In the letter, Alsin noted that some high-growth companies have “completely roundtripped back down to 2018 levels.” That is the case for Spotify, he acknowledged, though he’s still holding onto the stock, arguing it can “eclipse” the value of Netflix over the next several years.

Alsin also argued that “these types of drawdowns don’t happen very often, but they do indicate that there was perhaps too much speculation that needed to be purged from the market.”

“Dominant companies should thrive in this environment,” he added. “By flushing out the weak hands, we think the market has forced investors to concentrate capital into the top companies with real value propositions. From our perspective, many companies that got caught in the 2021-22 ‘Innovation Bubble,’ as we might call it, may never reclaim the values they once had.”

“Just as Pets.com never recovered from the Nasdaq bubble, other companies, such as Amazon, went on to become trillion-dollar conglomerates,” he continued. “We think that’s the environment we’re in today.”

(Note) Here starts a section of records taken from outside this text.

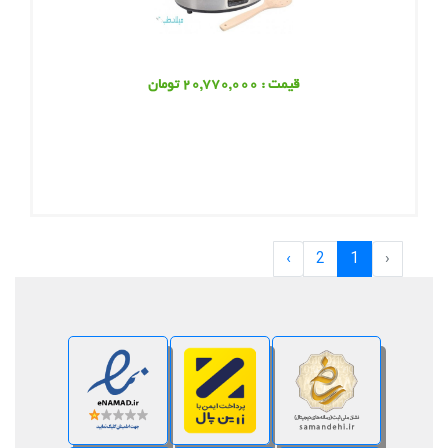
قیمت : 20,770,000 تومان
›
2
1
‹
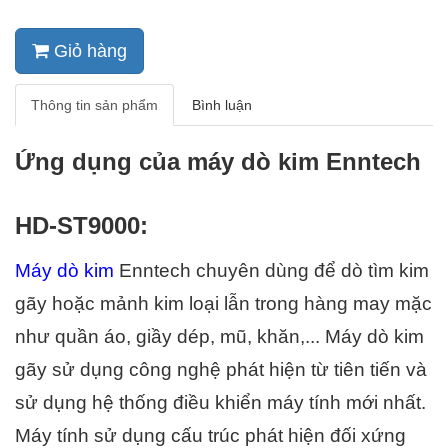
Giỏ hàng
Thông tin sản phẩm
Bình luận
Ứng dụng của máy dò kim Enntech 
HD-ST9000: 
Máy dò kim
 Enntech chuyên dùng để dò tìm kim 
gãy hoặc mảnh kim loại lẫn trong hàng may mặc 
như quần áo, giầy dép, mũ, khăn,... Máy dò kim 
gãy sử dụng công nghệ phát hiện từ tiên tiến và 
sử dụng hệ thống điều khiển máy tính mới nhất. 
Máy tính sử dụng cấu trúc phát hiện đối xứng 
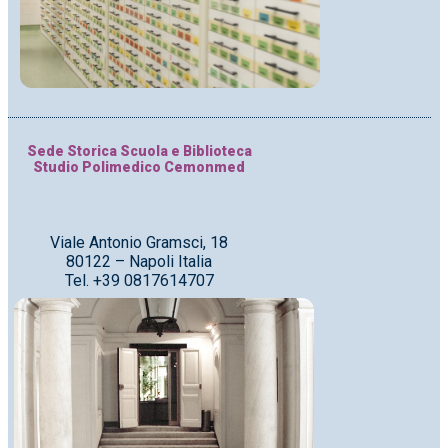
Sede Storica Scuola e Biblioteca
Studio Polimedico Cemonmed
Viale Antonio Gramsci, 18
80122 – Napoli Italia
Tel. +39 0817614707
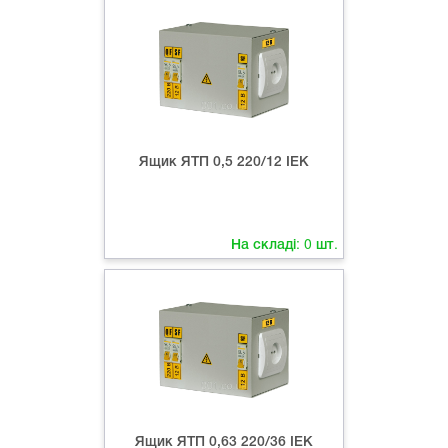
Ящик ЯТП 0,5 220/12 ІЕК
На складі:
0
шт.
Ящик ЯТП 0,63 220/36 ІЕК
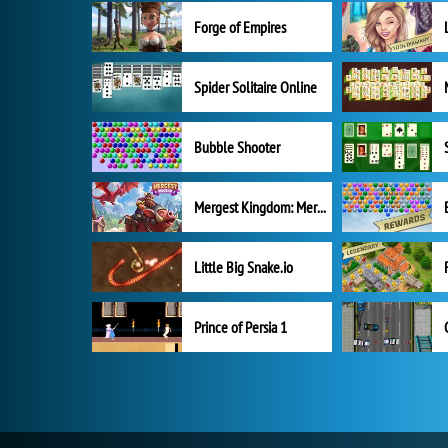
Forge of Empires
Spider Solitaire Online
Bubble Shooter
Mergest Kingdom: Merge Puzzle
Little Big Snake.io
Prince of Persia 1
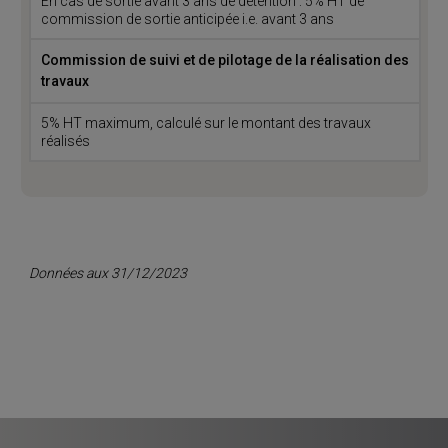
En cas de sortie avant 3 ans de détention : 5% HT de
commission de sortie anticipée i.e. avant 3 ans
Commission de suivi et de pilotage de la réalisation des
travaux
5% HT maximum, calculé sur le montant des travaux
réalisés
Données aux 31/12/2023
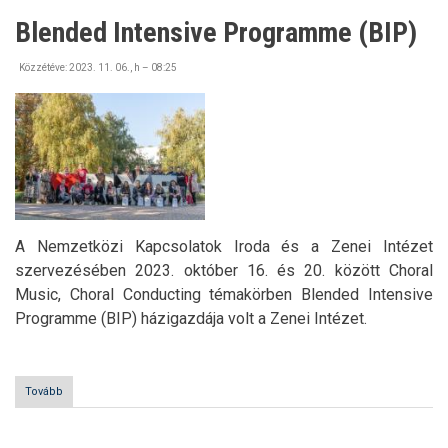
Blended Intensive Programme (BIP)
Közzétéve:
2023. 11. 06., h – 08:25
A Nemzetközi Kapcsolatok Iroda és a Zenei Intézet
szervezésében 2023. október 16. és 20. között Choral
Music, Choral Conducting témakörben Blended Intensive
Programme (BIP) házigazdája volt a Zenei Intézet.
Tovább
(Blended
Intensive
Programme
(BIP))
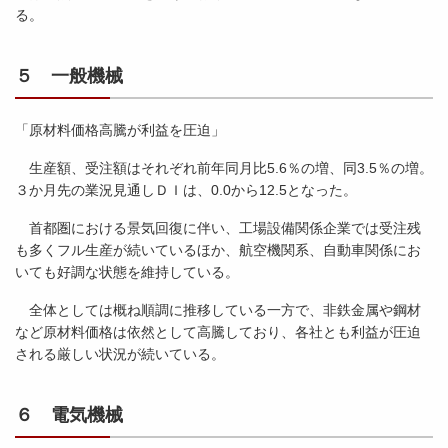
る。
５ 一般機械
「原材料価格高騰が利益を圧迫」
生産額、受注額はそれぞれ前年同月比5.6％の増、同3.5％の増。
３か月先の業況見通しＤＩは、0.0から12.5となった。
首都圏における景気回復に伴い、工場設備関係企業では受注残
も多くフル生産が続いているほか、航空機関系、自動車関係にお
いても好調な状態を維持している。
全体としては概ね順調に推移している一方で、非鉄金属や鋼材
など原材料価格は依然として高騰しており、各社とも利益が圧迫
される厳しい状況が続いている。
６ 電気機械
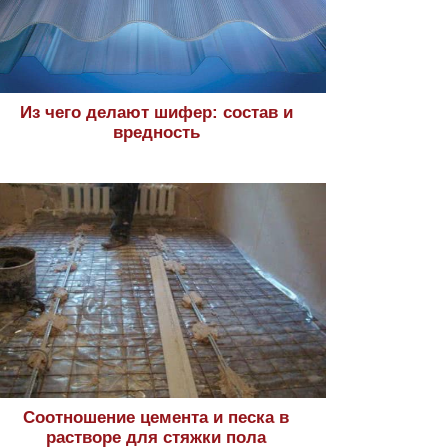
Из чего делают шифер: состав и
вредность
Соотношение цемента и песка в
растворе для стяжки пола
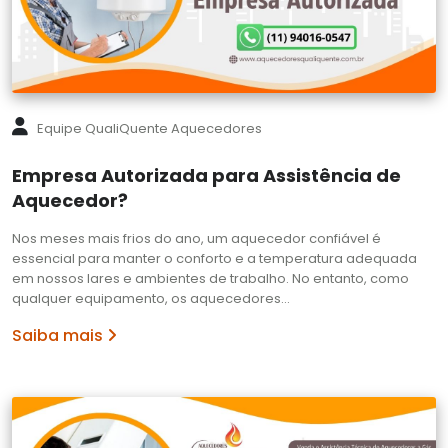
Equipe QualiQuente Aquecedores
Empresa Autorizada para Assistência de
Aquecedor?
Nos meses mais frios do ano, um aquecedor confiável é
essencial para manter o conforto e a temperatura adequada
em nossos lares e ambientes de trabalho. No entanto, como
qualquer equipamento, os aquecedores…
Saiba mais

Chis Brown, the founder of Aristides Capital, has taken an opposite view — and so far this year, his performance is better. After the March rally in growth stocks, his fund was down 0.54 percent for the month — with its Tesla short the biggest loser — and down 1 percent for the year.

“If I were a betting man (and obviously I am) I would bet that this is just a ‘dead-cat bounce’ as a massive speculative bubble bursts,” Brown wrote in his March letter to investors.